Each decision had to factor in four objectives: minimizing irrigation deficits for Egypt and Sudan, ensuring minimum operational water levels at Egypt’s High Aswan Dam, and maximizing hydropower output from Ethiopia’s GERD. This transformed the management of the Nile Basin into a four-dimensional optimization problem, posing a significant test for AI algorithms trained predominantly in simplified or synthetic environments.

The state representation incorporated seasonal variations, dam storage levels, and monthly dynamics, creating an episodic environment of 240 time steps. The researchers chose the MO-Gymnasium API for building the environment, ensuring modularity and extensibility for further research. This setup allowed researchers to evaluate not just the performance of algorithms, but also their ability to generalize, explore, and balance trade-offs in an evolving, resource-constrained context.

Do state-of-the-art AI models deliver in realistic water management scenarios?

Three advanced MORL algorithms - GPI-LS, Pareto Conditioned Networks (PCN), and CAPQL - were benchmarked against EMODPS (Evolutionary Multi-Objective Direct Policy Search), a specialized algorithm already recognized for effectiveness in complex water systems. EMODPS served as the gold standard. The performance was measured using hypervolume (capturing the volume of objective space covered), cardinality (diversity of solutions), and sparsity (distribution of trade-offs).

EMODPS outperformed every MORL algorithm across all metrics. It achieved the highest hypervolume, used as the baseline (100%), and produced 327 distinct non-dominated solutions with low sparsity, meaning it offered both breadth and precision in navigating trade-offs. In contrast, the best-performing MORL algorithm, GPI-LS, achieved only 68% of EMODPS’s hypervolume and produced just 41 distinct solutions. CAPQL trailed with a mere 1% of baseline hypervolume and only 9 unique solutions, indicating poor exploration of the solution space.

Parallel coordinate plots, used to visualize trade-offs across the four objectives, revealed that GPI-LS achieved broader diversity but with inconsistent quality, while PCN and CAPQL clustered narrowly, showing limited exploration capacity. EMODPS, meanwhile, consistently delivered high-coverage, well-distributed solutions across multiple seeds, demonstrating superior exploration and optimization ability.

Despite EMODPS being trained with far fewer iterations (20,000 function evaluations vs. 200,000 for each MORL agent), it delivered robust results. This exposed the significant scalability and exploration challenges still facing general-purpose MORL algorithms when confronted with real-world complexity.

What does the future hold for AI in critical infrastructure decision-making?

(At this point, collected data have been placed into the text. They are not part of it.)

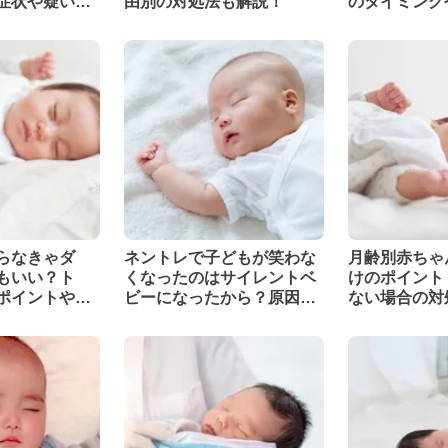
症状や疑いが
由別の対処法も解説！
のタイミング
応を解説
するアイテム
らなきゃダ
ネントレで子どもが笑わな
月齢別赤ちゃ
もいい？ト
くなったのはサイレントベ
けのポイント
ポイントや進
ビーになったから？原因と
ない場合の対
トレーニングのポイントを
解説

This research signals a paradigm shift in evaluating reinforcement learning techniques. Rather than relying on stylized simulations with neatly defined objectives, the study emphasized that real-world applications require algorithms to tackle ambiguity, multi-party interests, and long-term sustainability trade-offs. Current MORL models, the study concludes, fall short in delivering practical solutions when scaled to scenarios involving transboundary governance, nonlinear dynamics, and human-political constraints.

Beyond technical performance, the introduction of a publicly available, structured MORL environment for Nile water management is a valuable contribution. It enables researchers worldwide to stress-test their algorithms on a scenario with real policy relevance. The authors hope this benchmark will prompt the MORL community to shift its focus toward more realistic domains and address issues of algorithmic generalization, efficient exploration, and long-term planning under uncertainty.